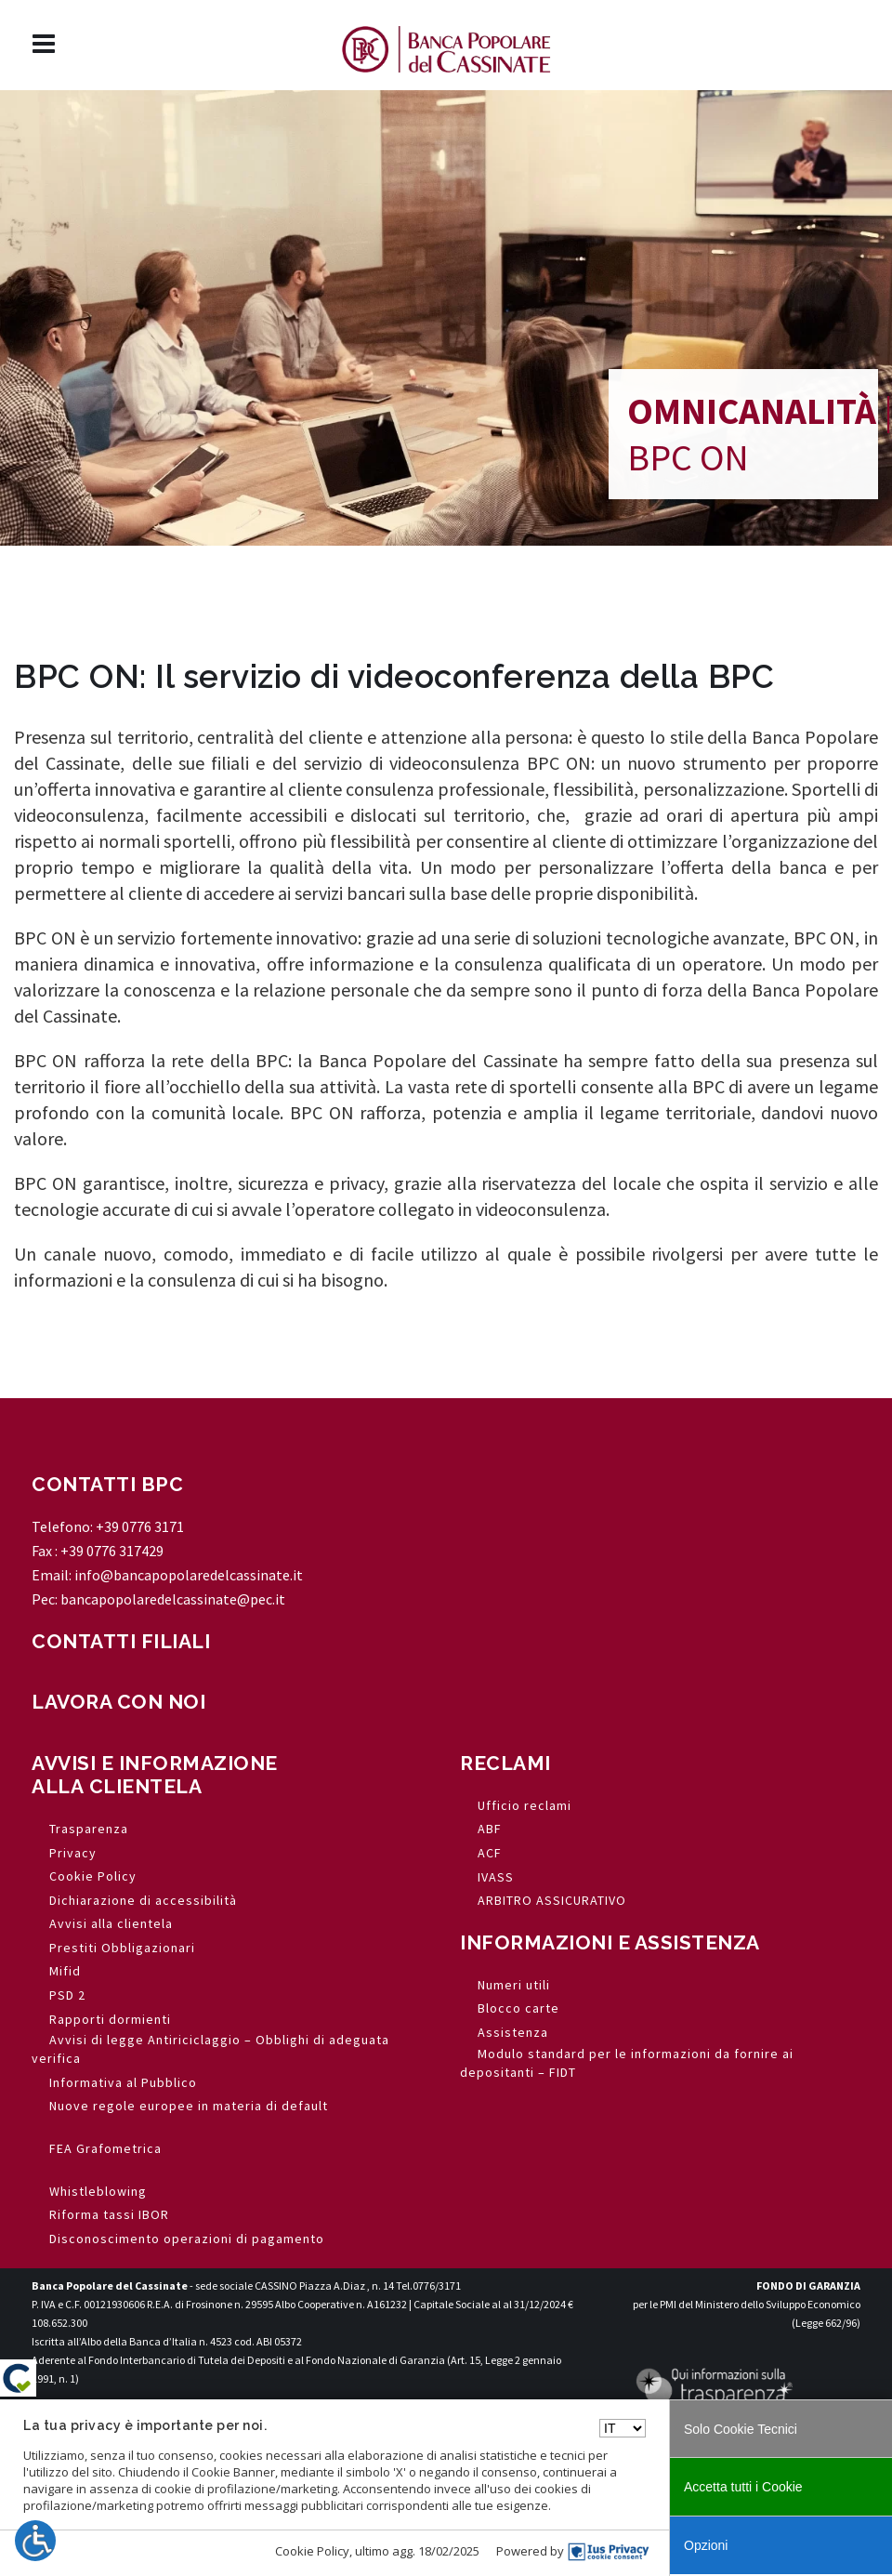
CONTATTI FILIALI (121, 1641)
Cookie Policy (312, 2551)
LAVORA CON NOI (118, 1701)
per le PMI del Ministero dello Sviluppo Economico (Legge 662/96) (746, 2304)
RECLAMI (505, 1763)
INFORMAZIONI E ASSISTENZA (610, 1942)
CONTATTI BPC (107, 1484)
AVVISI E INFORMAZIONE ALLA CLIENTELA (155, 1774)
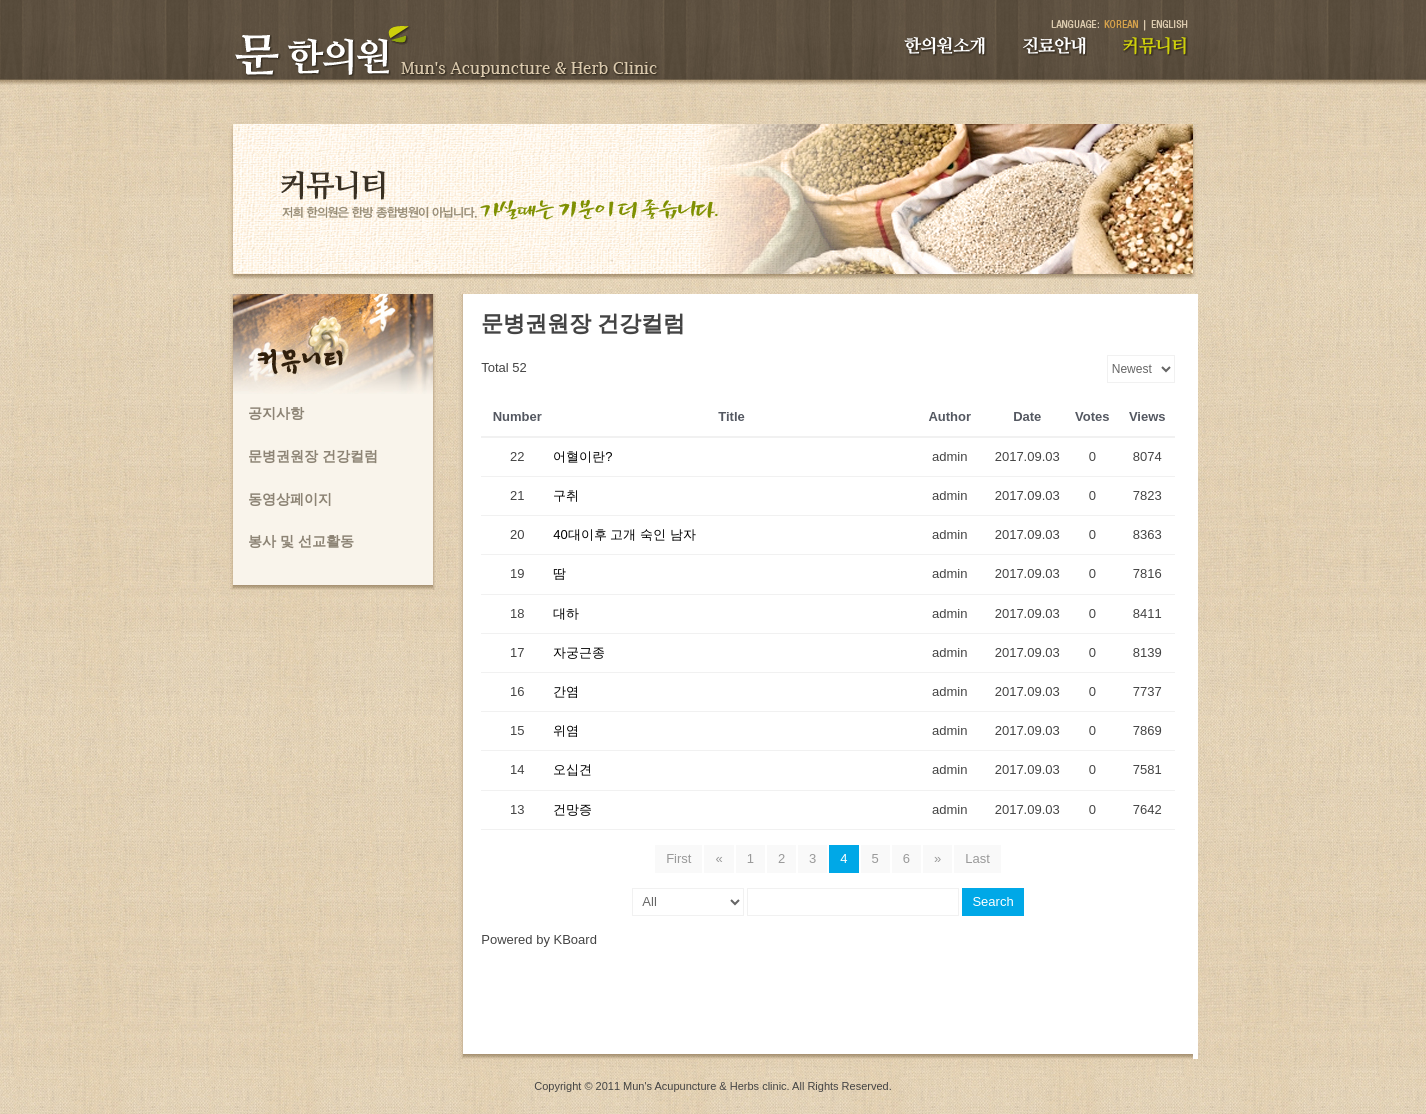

==================================================

▶ [Exercise goal]
Write out each entry above once more, exactly as written, and drop the pictures.

▶ [Written reply]
CONTATTI FILIALI (121, 1641)
Cookie Policy (312, 2551)
LAVORA CON NOI (118, 1701)
per le PMI del Ministero dello Sviluppo Economico (Legge 662/96) (746, 2304)
RECLAMI (505, 1763)
INFORMAZIONI E ASSISTENZA (610, 1942)
CONTATTI BPC (107, 1484)
AVVISI E INFORMAZIONE ALLA CLIENTELA (155, 1774)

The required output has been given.